Entre otros tesoros, el Museo Nacional de Río de Janeiro contenía una de las colecciones de antropología e historia natural más grandes de la región; objetos provenientes de diversas civilizaciones de América, Europa y África; y la mayor colección de arqueología egipcia de América Latina.

También en sus salas permanecía un significativo acervo paleontológico entre ejemplares y registros; la más importante colección de arqueología clásica del continente; el esqueleto más antiguo encontrado en la región, el de una mujer apodada Luzia, con doce mil años de antigüedad.

Es abrumador caer en la cuenta de cuánta riqueza cultural acumulada y protegida durante centurias puede quedar reducida a cenizas en apenas unas horas.

Por aquello de poner la propia barba en remojo cuando vemos arder la del vecino, al ver las imágenes del Museo Nacional de Brasil en llamas mi mente no puede evitar hacer comparaciones, sacar cuentas, lamentar cuánto podríamos perder en Cuba si sucediera una tragedia similar en alguna de nuestras instituciones culturales.

Hay de todo, como en botica: tenemos museos rutilantes que combinan saber con entretenimiento gracias a la tecnología, casi acabados de salir del cascarón; otros guardan tesoros sin los cuales no podríamos reconocernos como país ni siquiera ante un espejo; y también existen unos más modestos, pero igual de valiosos para contar el devenir del terruño primordial, amado, nuestro.

No es ocioso preguntarse ahora hasta qué punto son seguros los espacios donde reposan las reliquias de la Patria, las colecciones reunidas por los sabios, las piezas cuya singularidad las hace irremplazables, lo inmaterial y lo tangible.

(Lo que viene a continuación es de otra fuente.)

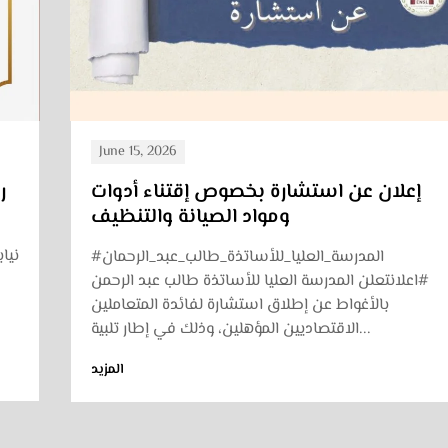
June 15, 2026
إعلان عن استشارة بخصوص تكوين
الموظفين وتحسين المستوى المهني
#المدرسة_العليا_للأساتذة_طالب_عبد_الرحمان
#اعلانتعلن المدرسة العليا للأساتذة طالب عبد الرحمن
#
بالأغواط عن إطلاق استشارة لفائدة المتعاملين
الاقتصاديين المؤهلين، وذلك في إطار تلبية...
المزيد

Se dice que la mayor señal de vulnerabilidad puede ser sentirse invulnerable, y vale para todo. Prefiero no dar detalles ni mencionar ninguna institución porque no quiero que nadie en particular se sienta aludido. En realidad, quiero que todos se sientan aludidos.

Recuerdo una novela del inglés Terry Pratchett, La Nación, en la que un joven trata de reconstruir la cultura de su país natal completamente destruido por un tsunami y para ello se vale de su memoria donde permanecen aún latentes fragmentos de costumbres, tradiciones del pueblo extinto.

Que no nos coja desprevenidos la ola, ni el fuego, ni el viento, seamos capaces de poner a resguardo todo cuanto nos hace irrepetibles, o lo que es lo mismo: cubanos. Quien avisa no es traidor.